On a Monday of cold sunshine a young woman is beside you. She’s reading the sex issue of The Face magazine; she’s strongly by herself, as if this cafe is her office and she’s been this at ease in her skin her whole life. You wish you could be that. You buy The Face on the way home, flushing as the newsagent takes your money. You’ll never go back to his shop, you’re not that young woman.
That night, alone, in the bedroom, words you’ve never heard before:
Californicate: copulating shamelessly in every possible position. Chili dog: defecating on a woman’s chest, then masturbating with her breasts. Daisy chaining: a number of people connecting through oral sex. Flooding the cave: urinating into a partner’s vagina. Hum job: oral sex given to a man while humming a tune. On and on and you close the magazine and smooth the cover down, you place it in the bottom of your bedside drawer, you check it’s well tucked.
Repelled. Horrified. Wet.
Thinking of the woman in the cafe, and the man who never came back. Thinking of anonymous, uncomplicated sex. Arousing yourself with it all, now, rather than sedating yourself into sleep; wanting it in your life.

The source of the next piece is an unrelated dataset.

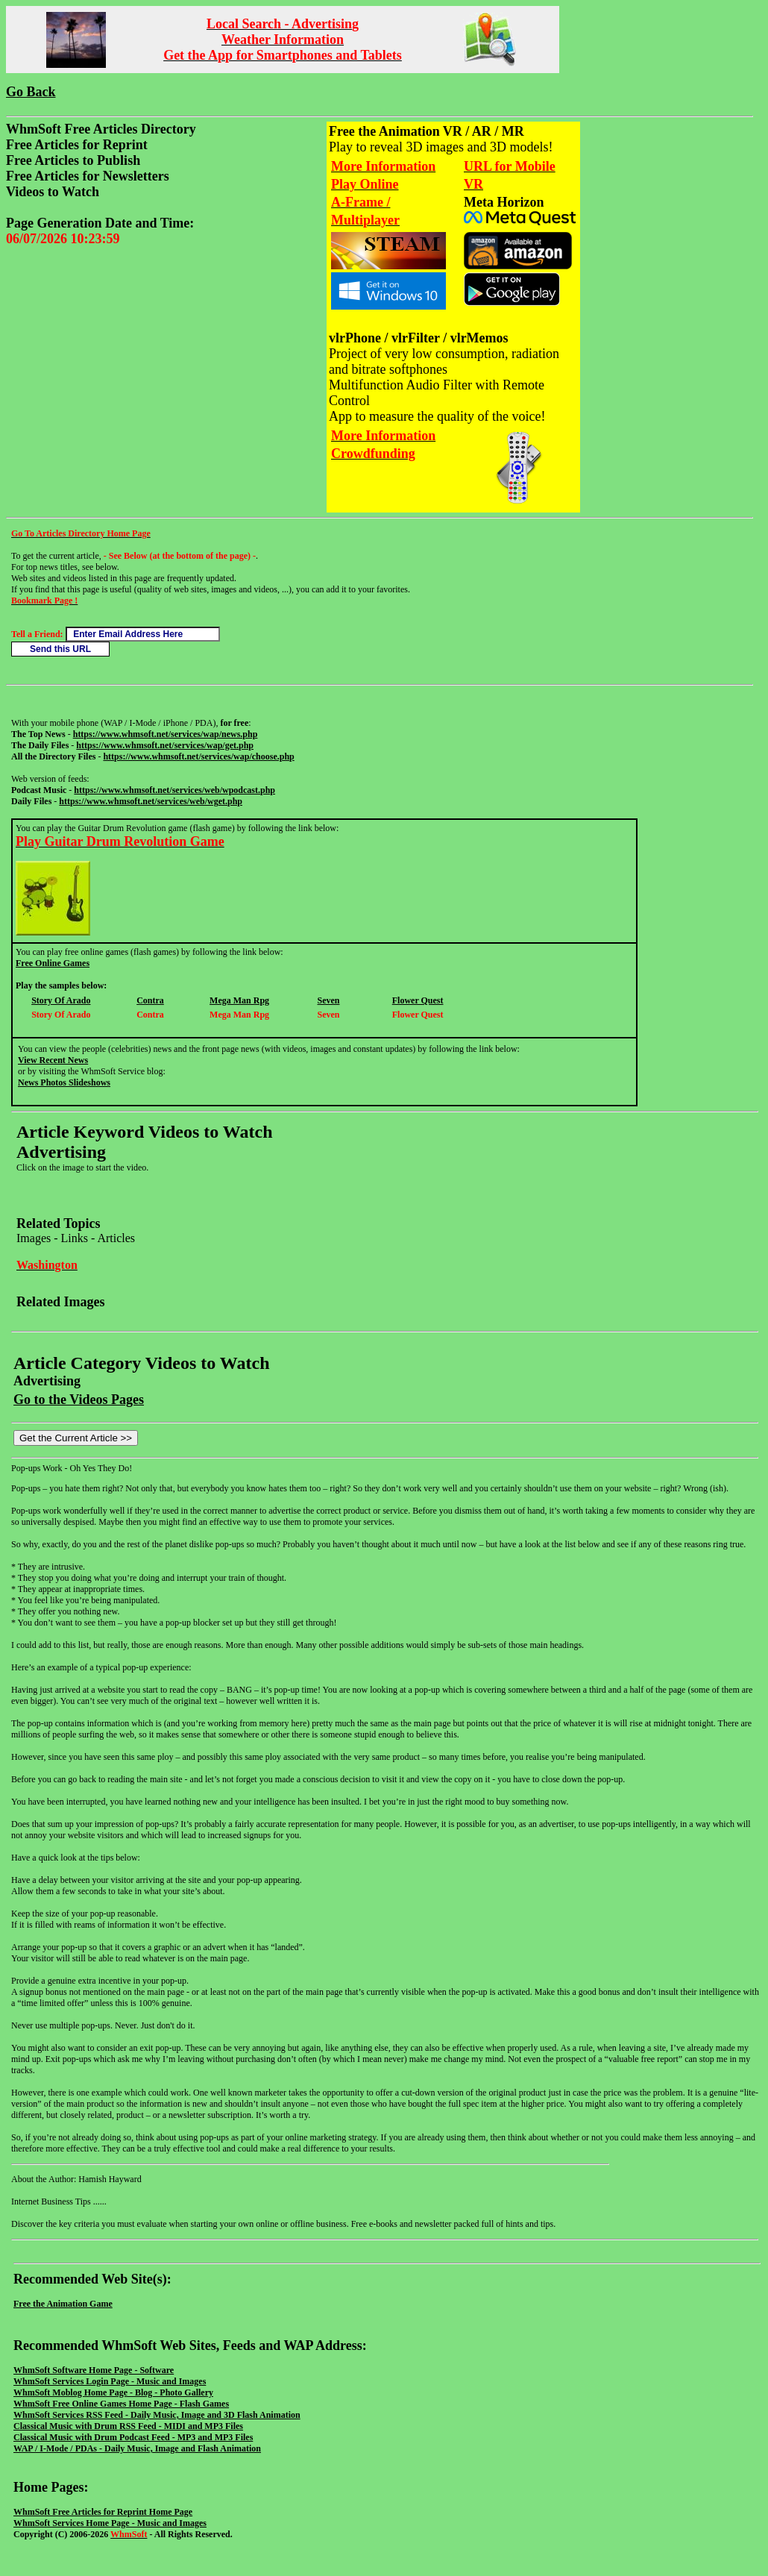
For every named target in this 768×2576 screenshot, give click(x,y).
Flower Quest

every girl her own dressmaker
The next day at the café you’re like an anemone unfurling within the silky coaxing of the water because you’ve decided that for the next six months you’ll live your life differently from the way you’ve ever lived it before: indulgently, selfishly, wilfully, before marriage and motherhood close over you. You dream of no commitment to anything but your own pleasure, you dream, with renewed vigour, of finding a satisfying fuck. If you’d ever have the courage for that.
You were a serial sleeper once, during your final year of university, propelled by the thought of launching yourself into the world without any experience of men, a virgin at twenty-two and full of shame and self-loathing at the fact.
You had an innocence then, in your early twenties. You could pass as sixteen, as still needing to be taught, your face hadn’t yet settled. So one Saturday night at a friend’s you became drunk and emboldened, you had to get it done. There was a man next to you in the doorway; he was taller than you, had clear skin, he’d do. Everyone else was deep into a double episode of The Young Ones, they’d never notice you’d gone.